Dataset content Start Marker

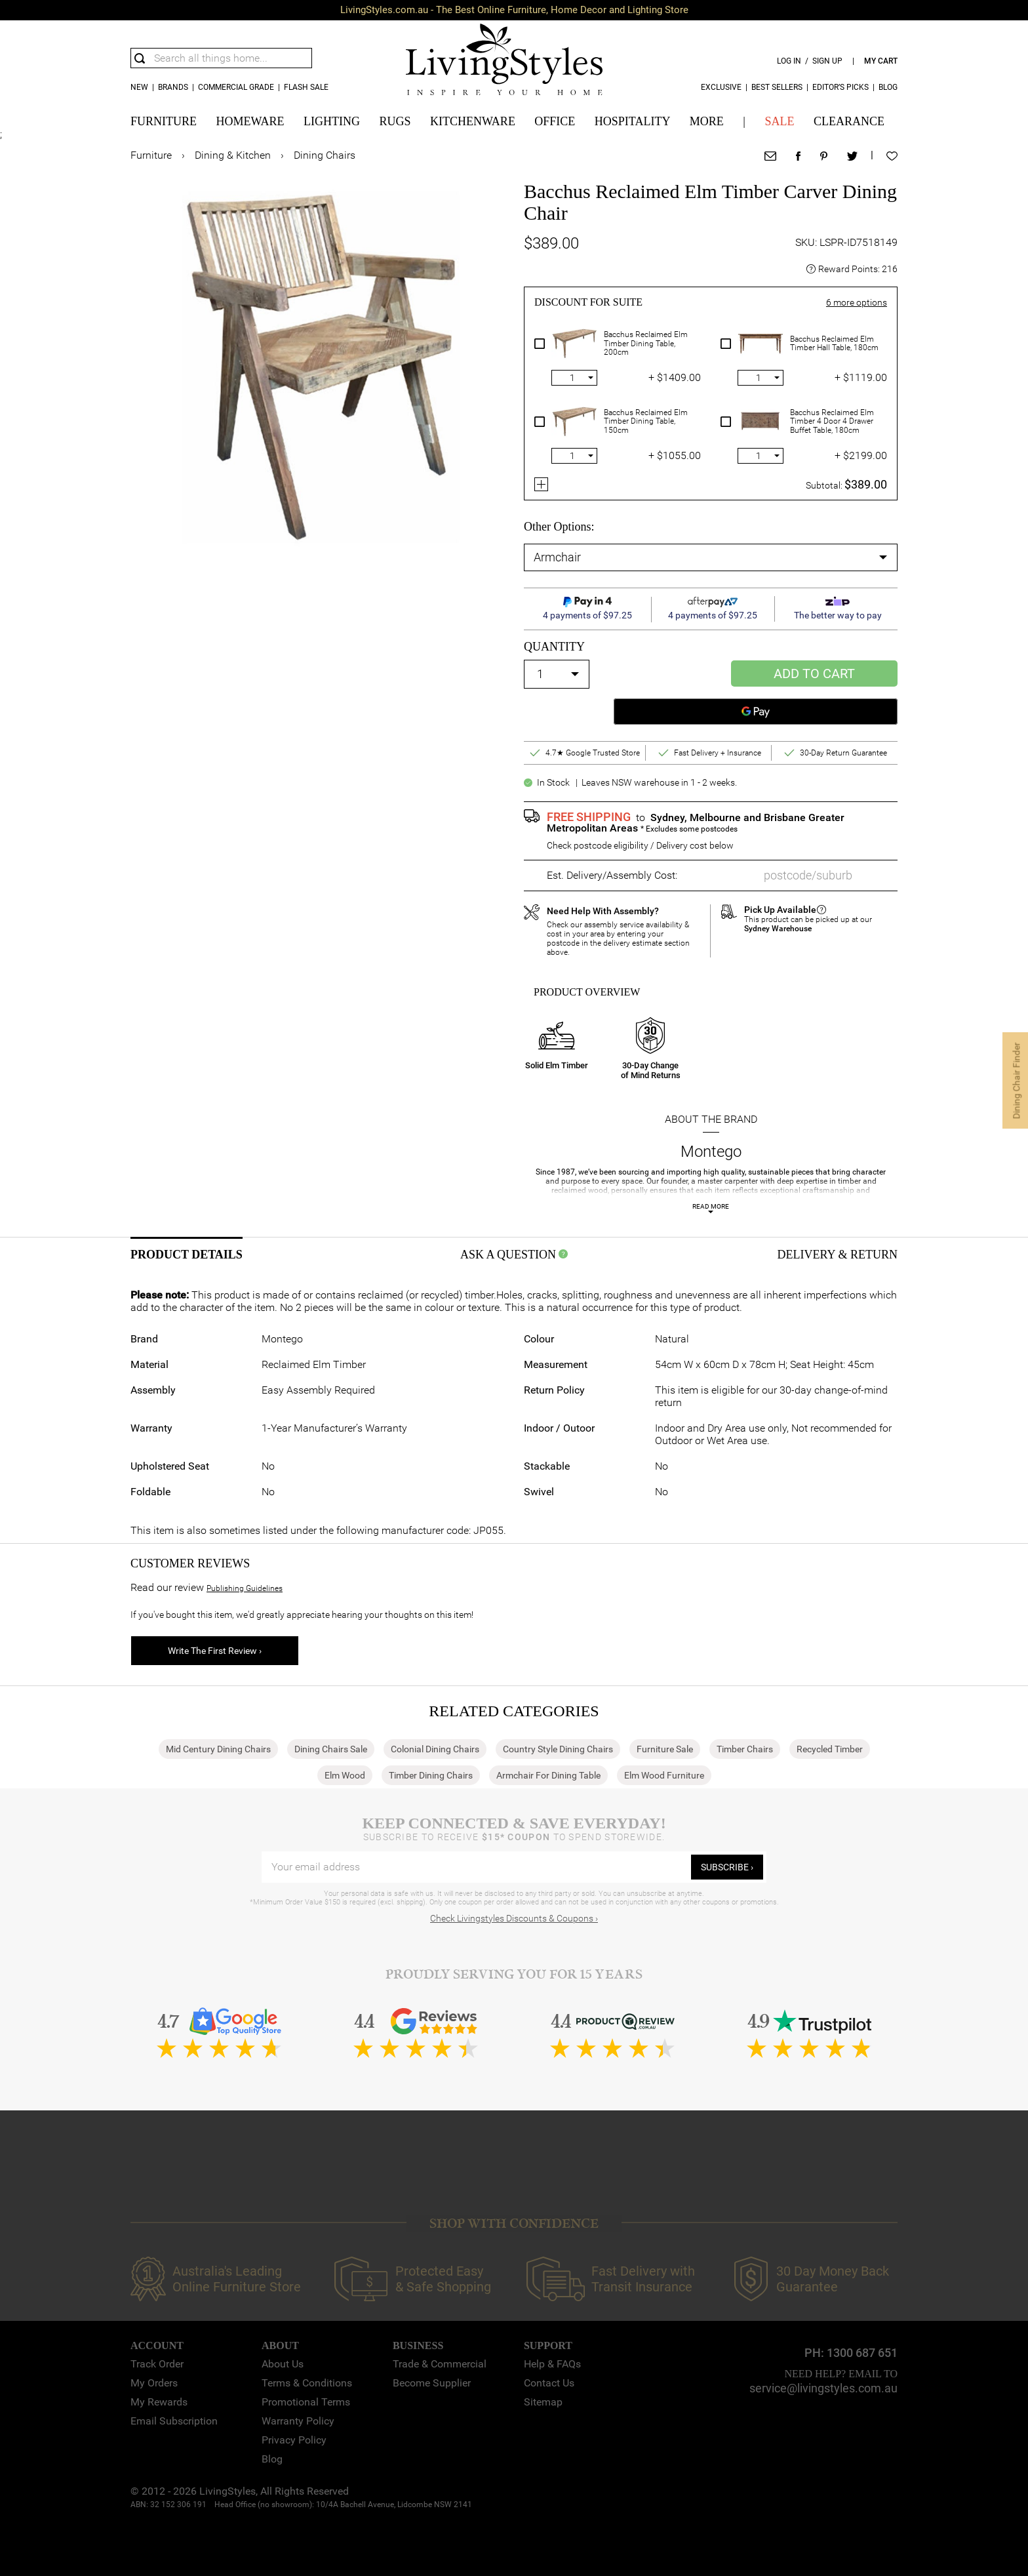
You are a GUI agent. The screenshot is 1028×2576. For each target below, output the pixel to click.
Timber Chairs (745, 1749)
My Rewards (159, 2402)
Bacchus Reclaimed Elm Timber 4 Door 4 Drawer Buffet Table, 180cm (832, 422)
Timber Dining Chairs (431, 1775)
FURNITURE (163, 121)
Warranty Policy (298, 2421)
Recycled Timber (830, 1749)
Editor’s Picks (840, 87)
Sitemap (543, 2402)
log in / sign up (809, 61)
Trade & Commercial (439, 2364)
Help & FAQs (552, 2364)
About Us (283, 2364)
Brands (173, 87)
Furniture (151, 155)
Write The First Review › (215, 1650)
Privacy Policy (294, 2440)
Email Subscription (174, 2421)
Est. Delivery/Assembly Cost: (612, 875)
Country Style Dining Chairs (558, 1749)
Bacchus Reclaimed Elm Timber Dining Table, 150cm (646, 422)
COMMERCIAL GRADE (236, 87)
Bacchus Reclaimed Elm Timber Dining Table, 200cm (646, 344)
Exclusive (721, 87)
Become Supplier (432, 2383)
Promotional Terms (306, 2402)
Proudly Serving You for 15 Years (514, 1974)
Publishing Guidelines (245, 1588)
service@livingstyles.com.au (823, 2388)
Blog (888, 87)
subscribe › (727, 1867)
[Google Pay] (756, 711)
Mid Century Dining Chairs (218, 1749)
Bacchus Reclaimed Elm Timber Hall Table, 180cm (834, 344)
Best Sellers (776, 87)
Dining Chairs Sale (330, 1749)
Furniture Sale (665, 1749)
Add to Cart (814, 673)
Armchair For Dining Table (548, 1775)
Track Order (157, 2364)
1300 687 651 (862, 2353)
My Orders (154, 2383)
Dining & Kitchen (233, 155)
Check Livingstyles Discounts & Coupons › (514, 1918)
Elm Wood (345, 1775)
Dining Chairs (324, 155)
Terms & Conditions (307, 2383)
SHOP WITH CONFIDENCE (514, 2223)
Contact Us (549, 2383)
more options (856, 302)
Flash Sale (306, 87)
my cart (881, 61)
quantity (554, 646)
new (139, 87)
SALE (779, 121)
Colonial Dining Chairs (435, 1749)
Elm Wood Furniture (664, 1775)
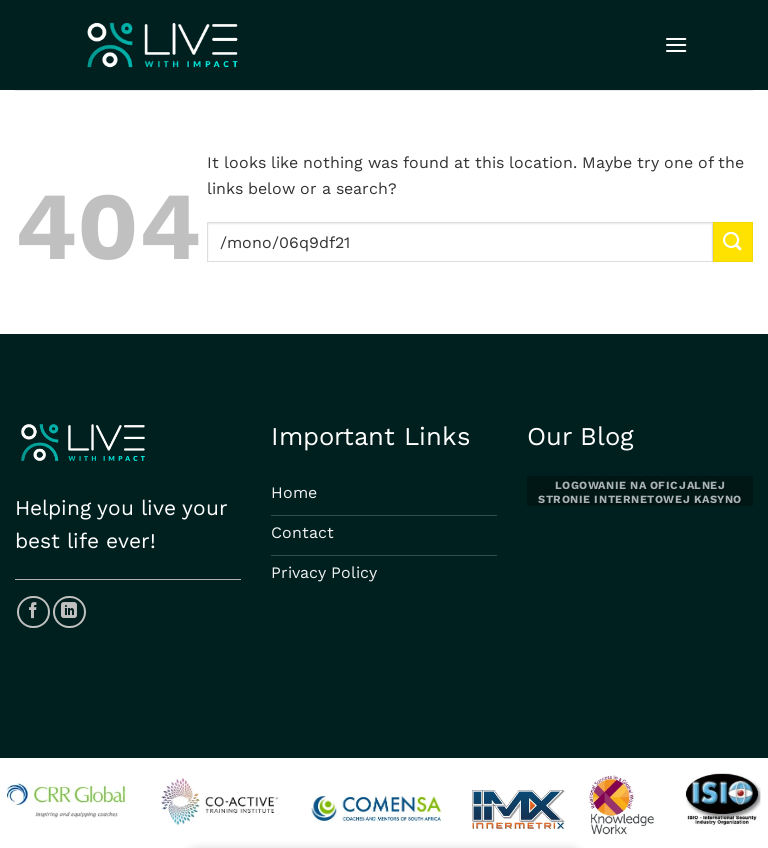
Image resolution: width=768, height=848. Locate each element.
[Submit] (733, 241)
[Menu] (676, 44)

Dataset content End Marker

What you will do: Repeat, exactly and in full, every entry in the data, but not the pictures.

Answer box:
You are a GUI agent. The screenshot is 1028×2576. For each target below, output the pixel to click.
Timber Chairs (745, 1749)
My Rewards (159, 2402)
Bacchus Reclaimed Elm Timber 4 Door 4 Drawer Buffet Table, 180cm (832, 422)
Timber Dining Chairs (431, 1775)
FURNITURE (163, 121)
Warranty Policy (298, 2421)
Recycled Timber (830, 1749)
Editor’s Picks (840, 87)
Sitemap (543, 2402)
log in / sign up (809, 61)
Trade & Commercial (439, 2364)
Help & FAQs (552, 2364)
About Us (283, 2364)
Brands (173, 87)
Furniture (151, 155)
Write The First Review › (215, 1650)
Privacy Policy (294, 2440)
Email Subscription (174, 2421)
Est. Delivery/Assembly Cost: (612, 875)
Country Style Dining Chairs (558, 1749)
Bacchus Reclaimed Elm Timber Dining Table, 150cm (646, 422)
COMMERCIAL GRADE (236, 87)
Bacchus Reclaimed Elm Timber Dining Table, 200cm (646, 344)
Exclusive (721, 87)
Become Supplier (432, 2383)
Promotional Terms (306, 2402)
Proudly Serving You for 15 Years (514, 1974)
Publishing Guidelines (245, 1588)
service@livingstyles.com.au (823, 2388)
Blog (888, 87)
subscribe › (727, 1867)
[Google Pay] (756, 711)
Mid Century Dining Chairs (218, 1749)
Bacchus Reclaimed Elm Timber Hall Table, 180cm (834, 344)
Best Sellers (776, 87)
Dining Chairs Sale (330, 1749)
Furniture Sale (665, 1749)
Add to Cart (814, 673)
Armchair For Dining Table (548, 1775)
Track Order (157, 2364)
1300 687 651 (862, 2353)
My Orders (154, 2383)
Dining & Kitchen (233, 155)
Check Livingstyles Discounts & Coupons › (514, 1918)
Elm Wood (345, 1775)
Dining Chairs (324, 155)
Terms & Conditions (307, 2383)
SHOP WITH CONFIDENCE (514, 2223)
Contact Us (549, 2383)
more options (856, 302)
Flash Sale (306, 87)
my cart (881, 61)
quantity (554, 646)
new (139, 87)
SALE (779, 121)
Colonial Dining Chairs (435, 1749)
Elm Wood Furniture (664, 1775)
Image resolution: width=768, height=848. Locate each element.
[Submit] (733, 241)
[Menu] (676, 44)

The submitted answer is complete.